Indian Bank aims to maintain 3.4% NIM, targetting Rs 7,000-8,000 crore recoveries, digital transformation, and talent development.
Public sector lender Indian Bank is targeting to maintain 3.4 per cent net interest margin (NIM) in the current financial year, MD & CEO SL Jain toldbusinessline.
“When interest rates decline, loans linked to external benchmark reprice immediately, lowering interest income…In my book, around 55-60 per book is linked to marginal cost of funds based lending rate (MCLR), enabling us to hedge better,” he said.
“Secondly, we have built a good investment portfolio where yields are more than 7 per cent. Further, when interest rates come down, deposit price will also come down. A combination of these factors will help us prevent our NIM at 3.4 per cent, plus or minus 10-15 basis points,”
Recoveries
Further, the bank is targeting ₹7,000 crore-₹8,000 crore of recoveries in the current fiscal, the MD said, adding that slippages will be lower than annual recoveries.

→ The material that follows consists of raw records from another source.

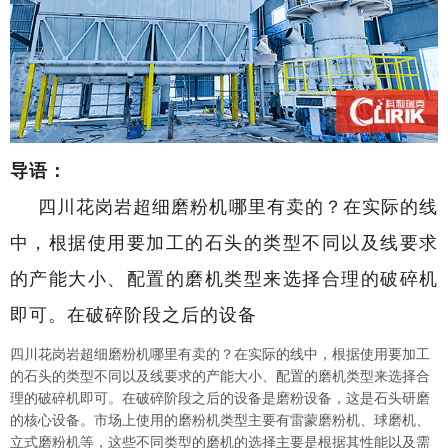
导语：
四川花岗岩超细磨粉机哪里有卖的？在实际的线
中，根据使用要加工的石头的类型不同以及线要求
的产能大小、配置的磨机类型来选择合理的破碎机
即可。在破碎阶段之后的设备
四川花岗岩超细磨粉机哪里有卖的？在实际的线中，根据使用要加工
的石头的类型不同以及线要求的产能大小、配置的磨机类型来选择合
理的破碎机即可。在破碎阶段之后的设备是磨粉设备，这是石头研磨
的核心设备。市场上使用的磨粉机类型主要有雷蒙磨粉机、球磨机、
立式磨粉机等，这些不同类型的磨机的选择主要是根据其性能以及需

“From the last 2-3 years, my recoveries are higher than slippages. Last time in FY24, we stated we will recover ₹8,000 crore of loans, and we recovered ₹8,500 crore. This year, due to lower base, we gave guidance of ₹7,000 crore-₹8,000 crore of recoveries and we have already recovered ₹3,958 crore in H1FY25, so we are on path to achieve guidance,” he added.
Digital turnaround
During his term as Indian Bank chief, Jain said the bank has been able to improve its digital infrastructure, generating ₹1.8 lakh crore of digital business in the last three years and increasing mobile banking customers from 50 lakh to 1.81 crore.
“We reached these customers through a newly built analytics centre of excellence. Based on AI and ML, we offer tailor made product to different customers. These journeys are helping build operational efficiencies at the bank, reducing turn around time, and it is enabling bank to add more customers,” he said.
In terms of talent, the bank started with scientific target setting for employees, wherein KRA directory is directly linked with core banking system.
“This enabled employees to get their performance score on a monthly basis and understand how their competitors are performing, and what one should do to get a better rating. This built transparent culture and productivity of employees has also risen,” he said.
Improving customer service
“We also strived to improve customer service. This helped us deliver consistent earnings over last 13-14 quarters. We have achieved good quality growth and remain on a profitable path. Our margin which was close to 2.8 per cent is now close to 3.5 per cent and asset quality is better. Moreover, our net profit has increased many-folds post merger of Allahabad Bank with Indian Bank,” Jain said.
Jain said his successor, Binod Kumar, currently ED at Punjab National Bank (PNB), must accept the changes at the bank after taking charge on January 1. “First thing is to address the change. Change is happening. Innovate and learn from earlier mistakes. And naturally grow in line with the economy,” he said.